I think my approval would also be pending

Till listed or tested to your comfort level


----------



## fatboy (Apr 21, 2011)

I'd have to agree with cda...........


----------



## FredK (Apr 21, 2011)

The system is based on a fibre reinforced polypropylene pipe (faser composite pipe)

produced in a multi-layer extrusion process.

Wonder how this will go with the energy code wanting more skylights in 12-15 codes?

UV resistance

Pipes from fusiolen® PP-R FS should not be installed (without protection)

where subject to UV-radiation. All firestop-pipes and fittings are supplied in

UV-protected packaging to bridge transport and assembly time. Ultraviolet

rays have an influence on all high polymeric plastics. Hence, pipes should not

be stored unprotected outside for a long time. The maximum storage time

is (outside) 6 months.


----------



## AegisFPE (Apr 21, 2011)

The "Product Updates" in the OP link show that their "firestop" line is FM approved (see page 8).

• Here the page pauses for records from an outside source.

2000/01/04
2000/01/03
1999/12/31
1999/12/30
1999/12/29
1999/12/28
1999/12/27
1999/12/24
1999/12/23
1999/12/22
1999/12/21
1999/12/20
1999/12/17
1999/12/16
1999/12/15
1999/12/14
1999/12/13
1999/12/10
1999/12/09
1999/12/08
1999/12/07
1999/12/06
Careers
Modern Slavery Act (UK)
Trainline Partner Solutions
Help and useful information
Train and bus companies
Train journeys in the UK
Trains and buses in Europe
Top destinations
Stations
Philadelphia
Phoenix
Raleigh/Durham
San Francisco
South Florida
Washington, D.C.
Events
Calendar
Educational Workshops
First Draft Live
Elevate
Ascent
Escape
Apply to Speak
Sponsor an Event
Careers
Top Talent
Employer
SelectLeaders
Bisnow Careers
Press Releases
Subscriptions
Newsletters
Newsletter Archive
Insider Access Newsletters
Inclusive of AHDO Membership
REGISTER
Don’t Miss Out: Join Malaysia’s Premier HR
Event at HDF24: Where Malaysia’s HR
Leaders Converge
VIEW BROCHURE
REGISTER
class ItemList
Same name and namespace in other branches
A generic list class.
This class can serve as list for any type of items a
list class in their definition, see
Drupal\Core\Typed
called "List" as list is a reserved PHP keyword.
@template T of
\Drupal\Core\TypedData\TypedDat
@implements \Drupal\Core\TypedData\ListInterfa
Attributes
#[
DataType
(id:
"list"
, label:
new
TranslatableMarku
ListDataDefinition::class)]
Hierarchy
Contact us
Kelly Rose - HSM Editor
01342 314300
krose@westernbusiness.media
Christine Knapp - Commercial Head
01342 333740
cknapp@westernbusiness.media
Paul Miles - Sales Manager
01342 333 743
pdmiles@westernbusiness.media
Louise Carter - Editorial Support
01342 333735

Looks like it's just a different color, red pipe instead of green pipe, both by "Aquatherm."

Aquatherm "Greenpipe" Fusiolen PP-R pipe and fittings are apparently approved with FM 1635, approved April 30, 2010, Approval Identification 3036285.


----------



## cda (Apr 21, 2011)

http://www.fmglobal.com/assets/pdf/fmapprovals/1635.pdf

check 1.2.4

""""The "Product Updates" in the OP link show that their "firestop" line is FM approved (see page 8)."""

interesting I would ask for complete documentation from FM, for review


----------



## beach (Apr 21, 2011)

Thanks CDA, I couldn't find any FM listing for it............. I'm not going to approve it unless it's listed.


----------